Почти целую неделю я писал эти странички; меня отвлекала жизнь камеры, и я предпочитал работать после обеда, когда все погружалось в сон. Но отрешиться от тяжелых дум часто не удавалось, как и не удавалось преодолеть назойливость моего земляка; он то и дело подсаживался ко мне, пытаясь заглянуть в тетрадь.
Я нервничал, с детским упрямством заслонял локтем бумагу, но он оставил меня в покое, лишь когда я объяснил, что его присутствие мешает мне сосредоточиться, Он огорчился и пришел в недоумение, однако стал держаться поодаль, и я сам его позвал, чтобы почитать дальше. Он немного растерялся, но, оправившись от смущения, засыпал меня вопросами. И опять пришлось пускаться в объяснения. Он просил кое-что добавить: о Толстяке, к примеру, он слышал, только все ж лучше описать его. И что Терезина таверна была за углом — напоминать не надо, но почему я забыл сказать, что над дверью висел фонарь, и почему не сказал, что Щегленок умер во время чумы?
— Да пойми ты в конце концов, что пишу я, а не ты, — вспылил я. — Если так, то лучше бросить…
Сейчас я понимаю, что был не прав.
Алсидес обещал больше не прерывать чтение, и я обрадовался такой покорности. (Да, звали его Алсидес. Позже расскажу, как дали ему это имя.) Конечно, я был несправедлив к нему. Но работа в тюремной обстановке до того меня измотала, что я был не в силах даже слушать его, чтобы обогатить подробностями мою повесть. Повесть, которую я писал, а он прожил. В том-то и горе: мы стояли на противоположных берегах, а надо было примирить наши разногласия, что удавалось мне лишь изредка.
Помнится, я сказал однажды:
— Имей в виду, я не стану описывать улицу, где находилась конюшня. Для меня это не важно.
И снова принялся убеждать его, чтобы он относился к своей повести так, словно речь идет о ком-то постороннем. Он не протестовал. В других условиях я, разумеется, поступил бы иначе.
Что касается описания тюрьмы, предупреждаю заранее: некоторые образы выйдут расплывчатыми; кое-где я опущу важные детали.

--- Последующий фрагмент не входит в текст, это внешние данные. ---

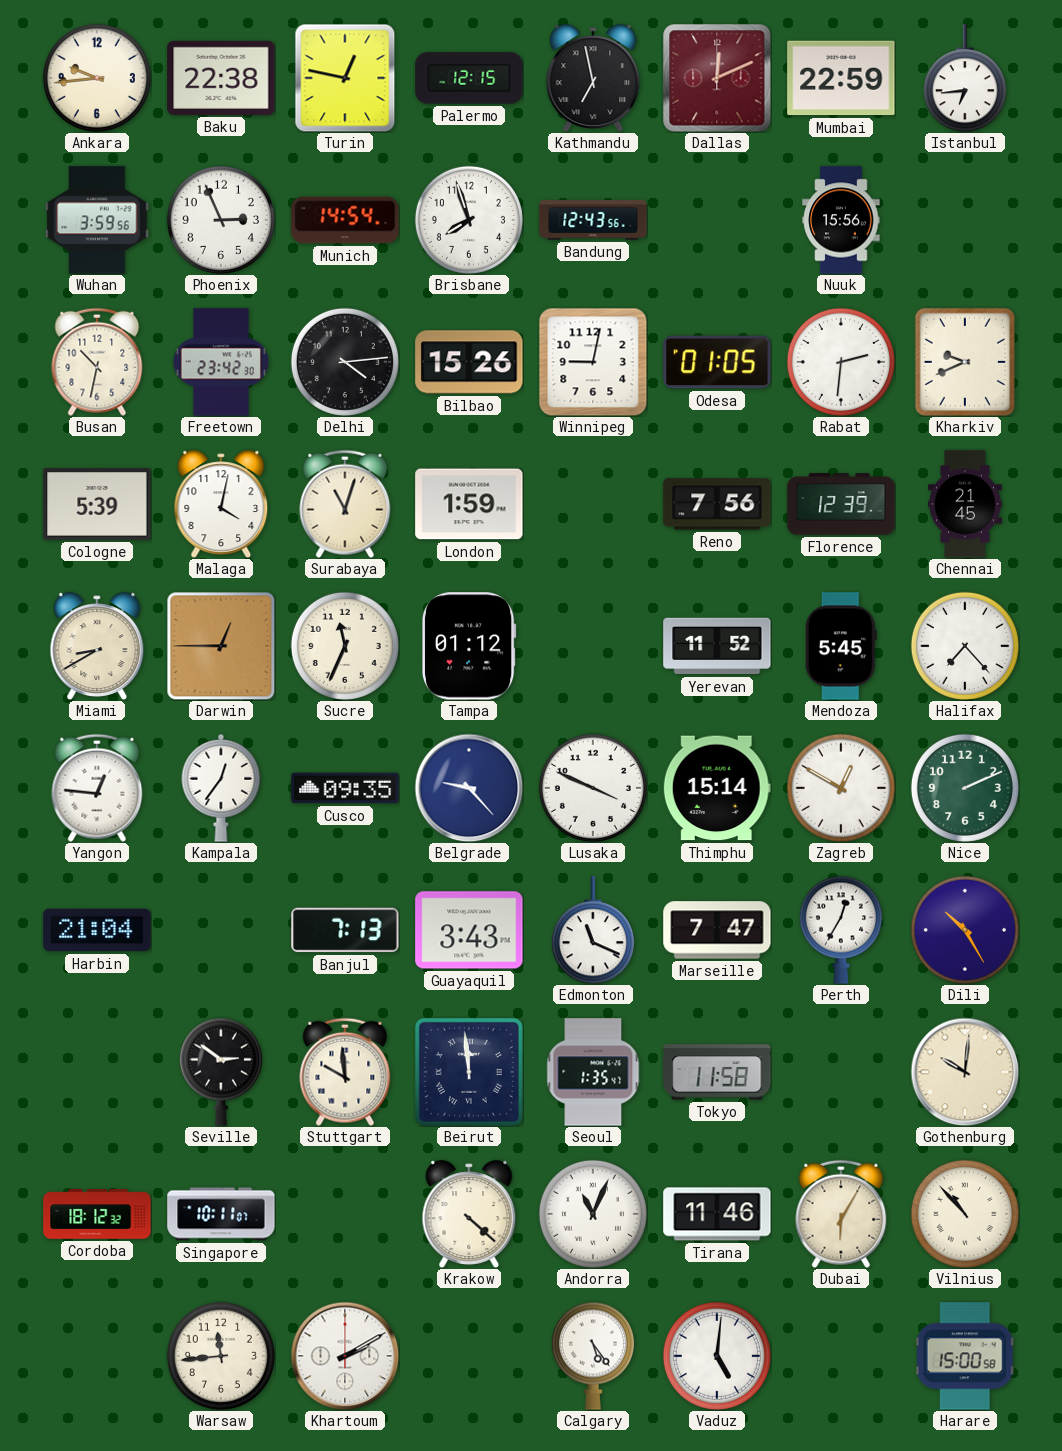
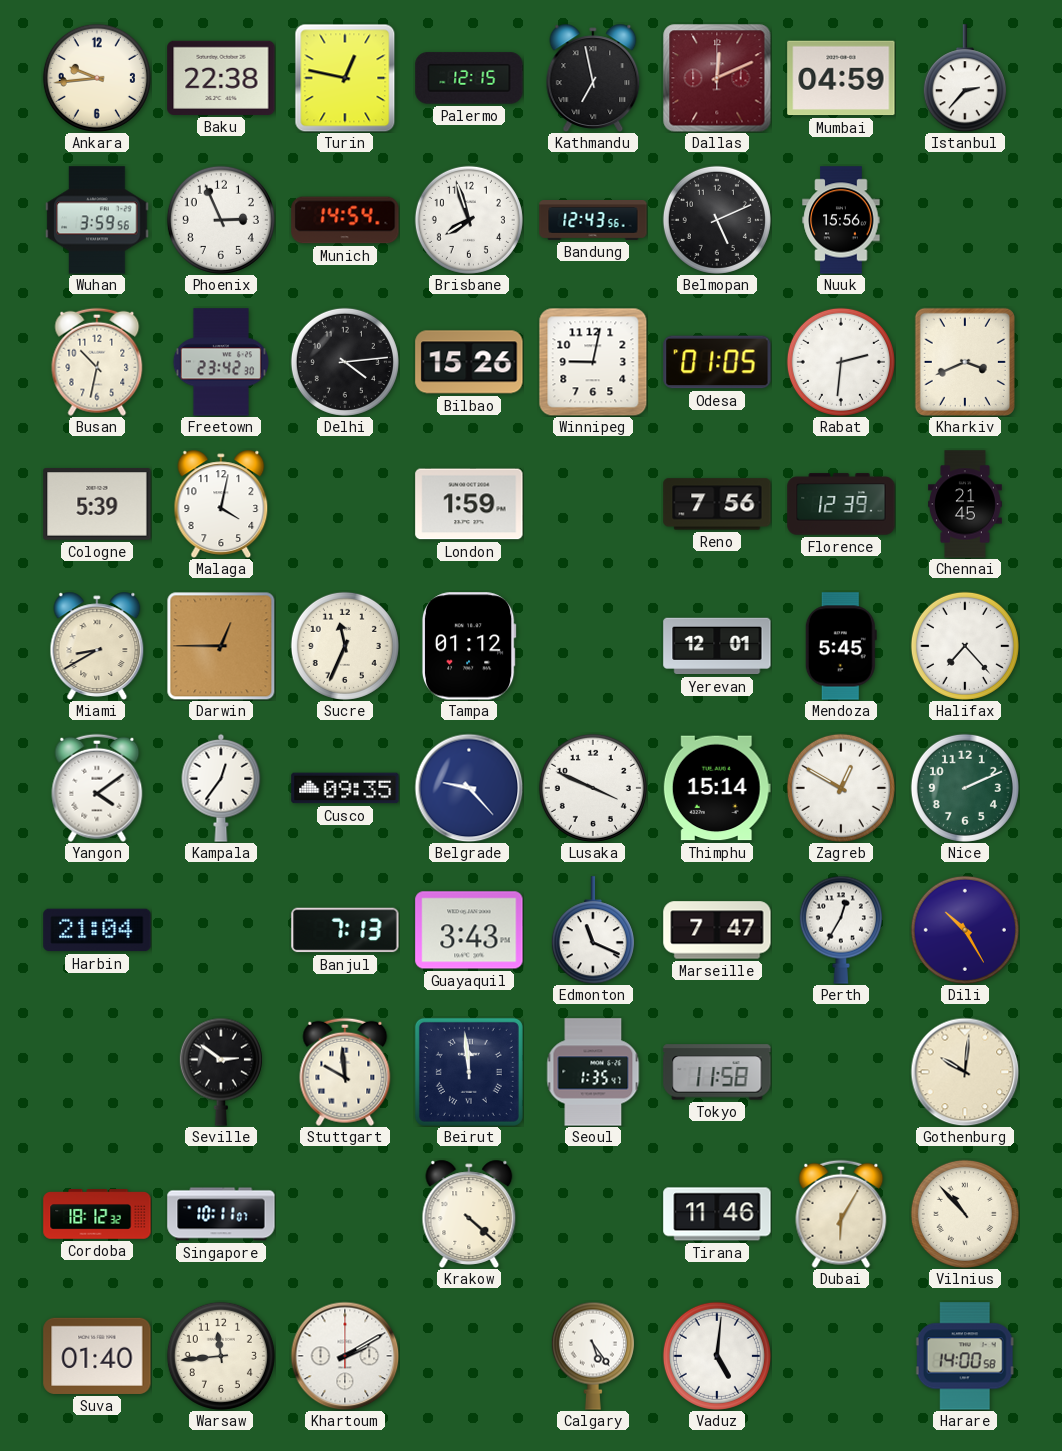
Mumbai: 22:59 -> 04:59
Istanbul: 6:44 -> 2:37
Belmopan: none -> 5:11
Kharkiv: 9:41 -> 3:41
Surabaya: 11:03 -> none
Yerevan: 11:52 -> 12:01
Yangon: 12:46 -> 4:09
Andorra: 11:04 -> none
Suva: none -> 01:40
Harare: 15:00 -> 14:00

Но сами судите, мыслимо ли воссоздать в небольшом романе различные эпизоды сложной жизни героя, да еще попутно изобразить человеческие характеры, которые доводится наблюдать всякому, кто попадает за решетку?

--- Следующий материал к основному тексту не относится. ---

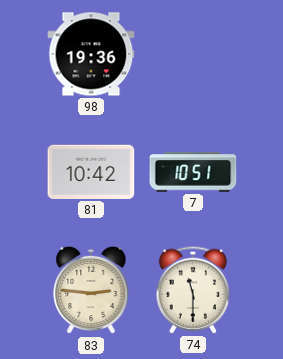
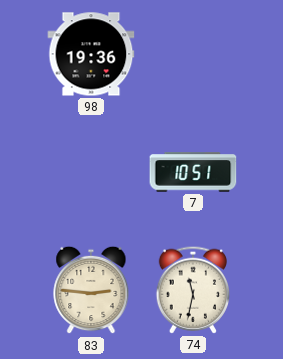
81: 10:42 -> none
74: 11:30 -> 11:32
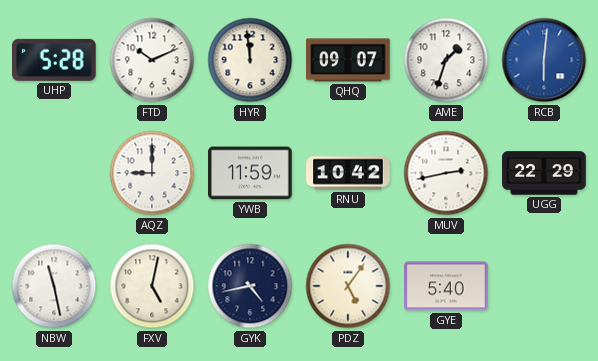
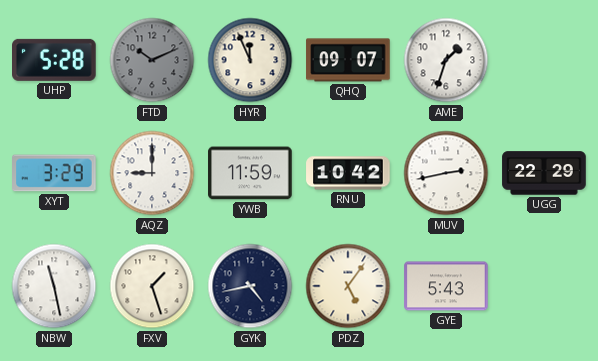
FTD dial: white -> grey
HYR: 11:59 -> 11:56
RCB: 6:01 -> none
XYT: none -> 3:29
FXV: 5:02 -> 1:27
GYE: 5:40 -> 5:43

Пришлось выбирать. И потому я ограничился историей этого человека с семью прозвищами, блуждающего по бурному морю жизни, словно лодка.
Глава четвертая
Неблагодарные будут гореть в геенне огненной
Так изрекла вдова Маркитас, обращаясь к незамужней сестрице, когда услыхала, как Мануэл Кукурузный Початок буркнул, сходя с лестницы:
— Черт бы их всех побрал, и сына-то отняли.
Мануэл подумал, что никто его не слышит, и лишь чуточку отвел душу, самую малость, а ведь дай он себе волю, — гром и молния! — так целому отряду полиции с ним не сладить!
Нет, неблагодарным он не был и никогда не будет, признался мне как-то вечером Мануэл: я проходил мимо конюшни, а он стоял у ворот и поверял самому себе хмельную свою кручину. Мы частенько беседовали, он любил рассказывать о моем деде Венансио, у которого был учеником, а может, и приятелем, потому что некто иной, как Мануэл Кукурузный Початок, отвозил мою мать в церковь крестить меня. Таким доверием он не мог не похвастаться. А потом вспоминал о затрещине, которой однажды угостил его мой дед, о поездках в Буселас, куда он отвозил подковы для лошадей и быков, и, уж конечно, о том, как его прогнал Кадете, отъявленный плут и мошенник, только за то прогнал, что он, Мануэл, разрешил Дамскому Угоднику попользоваться его свадебной каретой для укромных встреч с одной севильяночкой, которая исполняла в кинематографе в Вила-Франке «танец с кастаньетами». И потому, что какие-то обормоты прозвали карету «публичным домом», этот негодяй вышвырнул его на улицу; прозвищем, видите ли, оскорбился. Больше всего задело его то, что Кадете и слова не сказал Дамскому Угоднику, ведь тот был клиентом, а его, Мануэла, преданного кучера, — второго такого днем с огнем не сыщешь, — прогнал как собаку.